Prior to joining Lycée in an administrative position in November, Schexnider was in her fifth year teaching French at Louise McGehee School for Girls Uptown.

Schexnider’s resume, written almost entirely in French, does not indicate she has had administrative experience in education.

Robert Rachal, attorney for a coalition of Lycée parents calling themselves the Rebuilding Trust Work Group — a group that detailed their concerns about school management in an eight-page memo to the board on Jan. 10 — said Tuesday that he hadn’t yet seen the resume. But he said his clients have long worried about Schexnider’s credentials.

“Our biggest concern is whether she has the training, knowledge, and experience to be an academic director for a school that teaches the French national curriculum,” Rachal said.

Schexnider’s resume also does not say where she was educated. It states that she received a master’s degree in linguistics in 2009, but it does not say from where. A Times-Picayune article from May 16, 2008, lists a “Gisele Goldberg Schexnider” as among a group of master of arts graduates from UNO’s College of Liberal Arts who were celebrating their degrees in a commencement ceremony that day.

Rachal said news of the Audubon incident raises questions about the level of screening Schexnider underwent prior to being hired.

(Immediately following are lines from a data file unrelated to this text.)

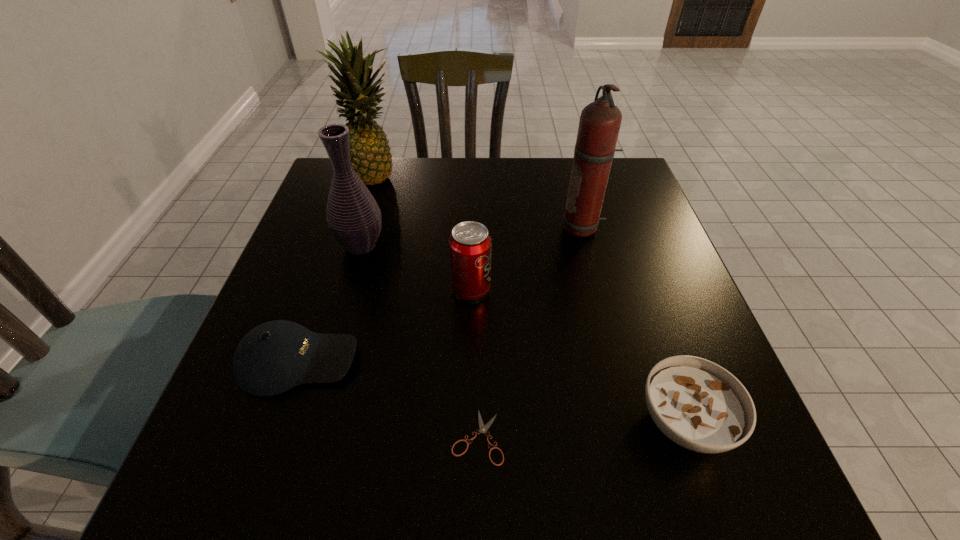 Find the location of `pineapple that is positioned at the left edge`. pineapple that is positioned at the left edge is located at coordinates (371, 159).

Find the location of a particular element. vase at the left edge is located at coordinates (353, 216).

Where is `baseball cap that is at the left edge`? Image resolution: width=960 pixels, height=540 pixels. baseball cap that is at the left edge is located at coordinates (272, 358).

This screenshot has width=960, height=540. I want to click on fire extinguisher that is at the right edge, so click(600, 121).

The width and height of the screenshot is (960, 540). In order to click on soup bowl that is at the right edge in this screenshot , I will do 699,405.

Identify the location of object positioned at the far left corner. This screenshot has width=960, height=540. (371, 159).

Find the location of a particular element. This screenshot has width=960, height=540. object at the near right corner is located at coordinates (699, 405).

Locate an element on the screen. The width and height of the screenshot is (960, 540). free region at the far edge of the desktop is located at coordinates (398, 201).

Where is `vacant space at the near edge of the desktop`? The image size is (960, 540). vacant space at the near edge of the desktop is located at coordinates (654, 482).

At what (x,y) coordinates should I click in order to perform the action: click on vacant space at the left edge of the desktop. Please return your answer as a coordinate pair (x, y). This screenshot has width=960, height=540. Looking at the image, I should click on (346, 295).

Critics of her appointment complained that the position wasn’t advertised before Schexnider was named to fill the seat.

“It definitely causes concern that [the Audubon incident] wasn’t vetted and discussed when she was originally hired,” Rachal said. “That’s not a good scenario.”

Though Schexnider did not answer an email last week inquiring about the incident at Audubon, The Lens did receive a response to the email from attorney Jaimme Collins of Adams and Reese LLC. Collins did not address any of The Lens’ questions regarding Schexnider being banned from campus, but she adid say her firm would be facilitating any public records requests for Lycée.

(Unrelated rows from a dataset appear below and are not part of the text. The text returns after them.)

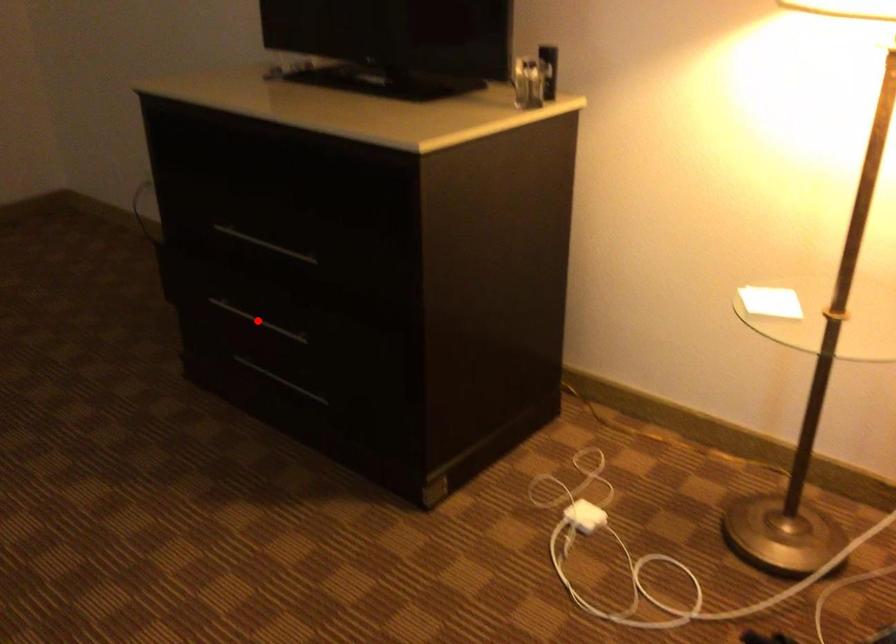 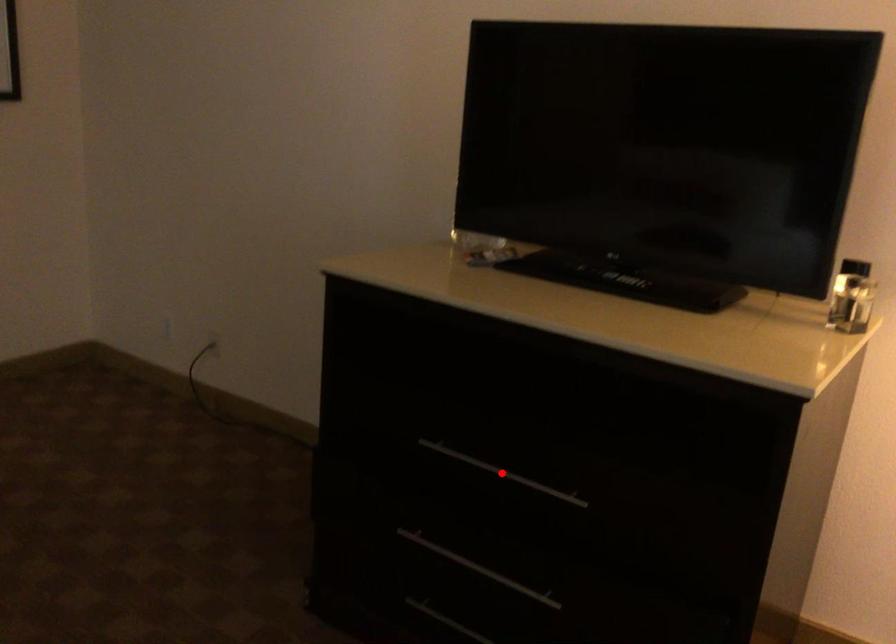 I am providing you with two images of the same scene from different viewpoints. A red point is marked on the first image and another point is marked on the second image. Does the point marked in image1 correspond to the same location as the one in image2?

No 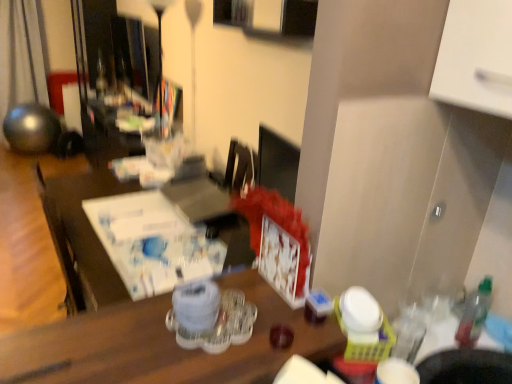 This screenshot has height=384, width=512. I want to click on vacant region above clear plastic tray at center (from a real-world perspective), so (173, 345).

Despite Rachal’s client’s concerns, Schexnider’s arrival at Lycée has been lauded by others in the school community. Sixty-two supporters’ names were attached to a memo that credited Schexnider for improving communication and meeting regularly with parents. And others who are involved in the school sent their own signed memos, which were also forwarded to the board.

In just its second year, the 340-student Lycée has struggled to retain leaders, enduring the sudden resignations of two principals. Just two of its original nine members remain on the board — and those two are under fire from Rachal’s clients. The board in November voted to cut $200,000 from its budget after learning of an $85,000 deficit. In December, a fired special education teacher sued the school as well as board President Jean Montes and board member Paige Saleun, alleging character defamation after the police were called and parents notified.

Amid those struggles, White, the state’s top education chief, recruited the Louisiana Association of Public Charter Schools to help fix Lycée’s leadership woes. The organization is contracting with EMH, a management consulting firm, to help find a permanent CEO.

Caroline Roemer Shirley, executive director of the Louisiana Association of Public Charter Schools, said she was unaware of the Audubon incident, but said it’s something Lycée’s board should look into. As to Schexnider’s qualifications, she said lack of administrative experience isn’t always a negative.

“When you look across charter schools, you’ll find that school leaders have a variety of skill sets and experiences,” she said. “Usually, if the school leader doesn’t have that skill set, someone else on the team does because it’s a critical part of the work.”

The school currently serves students in pre-kindergarten through second grade at two campuses — Uptown at Patton and State Streets and in the Broadmoor section of S. Claiborne Avenue. School leaders aspire to eventually expand the school to the 12th grade.

Correction: An earlier version of this post stated that Gisele Schexnider serves on the board of directors for Alliance Français de la Nouvelle-Orleans. An official there said she is on the organization’s advisory board.